=== Exercise description ===
Write out each record exactly as given, but do not include the pictures.

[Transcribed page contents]
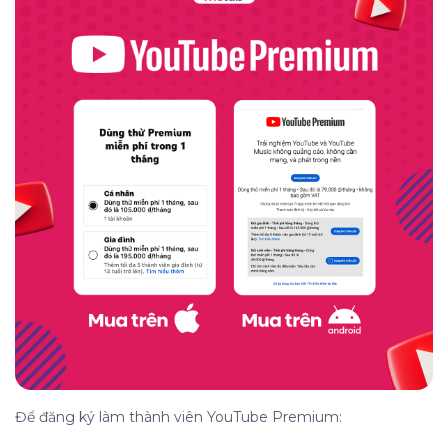
Để đăng ký làm thành viên YouTube Premium:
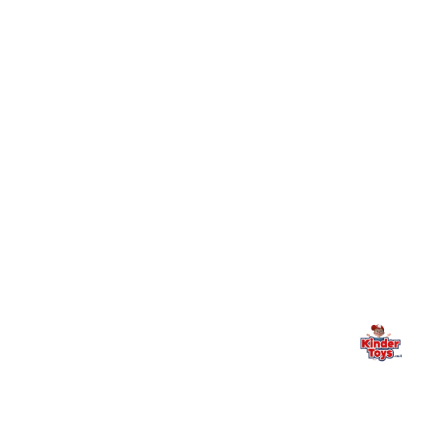
עושים?
+
יש חנות פיזית? איפה היא ומתי אפשר לבקר בה?
מילה אחרונה, מהלב
Kinder Toys היא לא רק חנות — היא בית למשחק, גילוי וחיבור
משפחתי. אם משהו לא ברור, חסר, או אתם פשוט רוצים להתייעץ
— אנחנו כאן. תמיד.
החנות המובילה לצעצועים, מכשירי כתיבה, חומרי יצירה וציוד לגני ילדים
ובתי ספר. שירות אישי, מחירים הוגנים ואלפי לקוחות מרוצים.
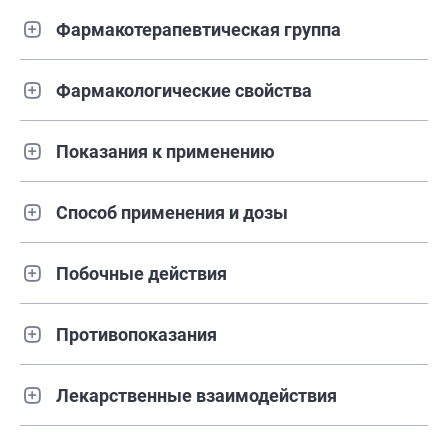
Фармакотерапевтическая группа
Фармакологические свойства
Показания к применению
Способ применения и дозы
Побочные действия
Противопоказания
Лекарственные взаимодействия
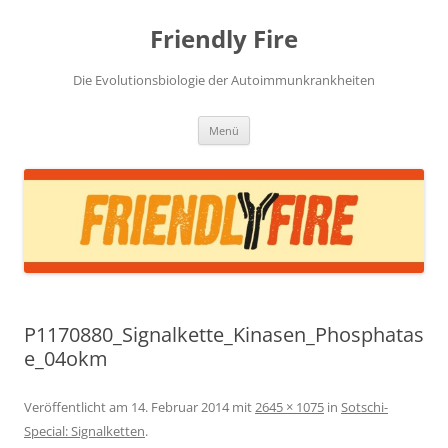
Zum
Inhalt
Friendly Fire
springen
Die Evolutionsbiologie der Autoimmunkrankheiten
Menü
P1170880_Signalkette_Kinasen_Phosphatas
e_04okm
Veröffentlicht am
14. Februar 2014
mit
2645 × 1075
in
Sotschi-
Special: Signalketten
.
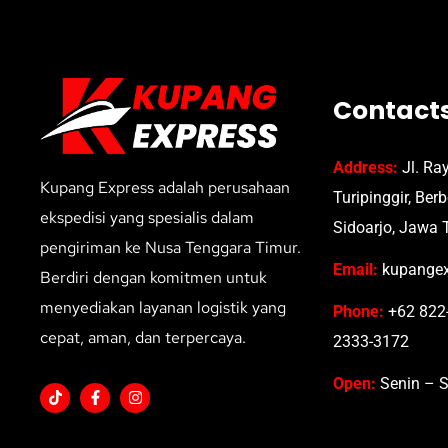
Contact
Address:
Jl. Ra
Kupang Express adalah perusahaan
Turipinggir, Ber
ekspedisi yang spesialis dalam
Sidoarjo, Jawa 
pengiriman ke Nusa Tenggara Timur.
Email:
kupangex
Berdiri dengan komitmen untuk
menyediakan layanan logistik yang
Phone:
+62 822-
cepat, aman, dan terpercaya.
2333-3172
Open:
Senin – S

=== Response to this exercise ===
Để đăng ký làm thành viên YouTube Premium:
עושים?
+
יש חנות פיזית? איפה היא ומתי אפשר לבקר בה?
מילה אחרונה, מהלב
Kinder Toys היא לא רק חנות — היא בית למשחק, גילוי וחיבור
משפחתי. אם משהו לא ברור, חסר, או אתם פשוט רוצים להתייעץ
— אנחנו כאן. תמיד.
החנות המובילה לצעצועים, מכשירי כתיבה, חומרי יצירה וציוד לגני ילדים
ובתי ספר. שירות אישי, מחירים הוגנים ואלפי לקוחות מרוצים.
Фармакотерапевтическая группа
Фармакологические свойства
Показания к применению
Способ применения и дозы
Побочные действия
Противопоказания
Лекарственные взаимодействия
Zum
Inhalt
Friendly Fire
springen
Die Evolutionsbiologie der Autoimmunkrankheiten
Menü
P1170880_Signalkette_Kinasen_Phosphatas
e_04okm
Veröffentlicht am
14. Februar 2014
mit
2645 × 1075
in
Sotschi-
Special: Signalketten
.
Contact
Address:
Jl. Ra
Kupang Express adalah perusahaan
Turipinggir, Ber
ekspedisi yang spesialis dalam
Sidoarjo, Jawa 
pengiriman ke Nusa Tenggara Timur.
Email:
kupangex
Berdiri dengan komitmen untuk
menyediakan layanan logistik yang
Phone:
+62 822-
cepat, aman, dan terpercaya.
2333-3172
Open:
Senin – S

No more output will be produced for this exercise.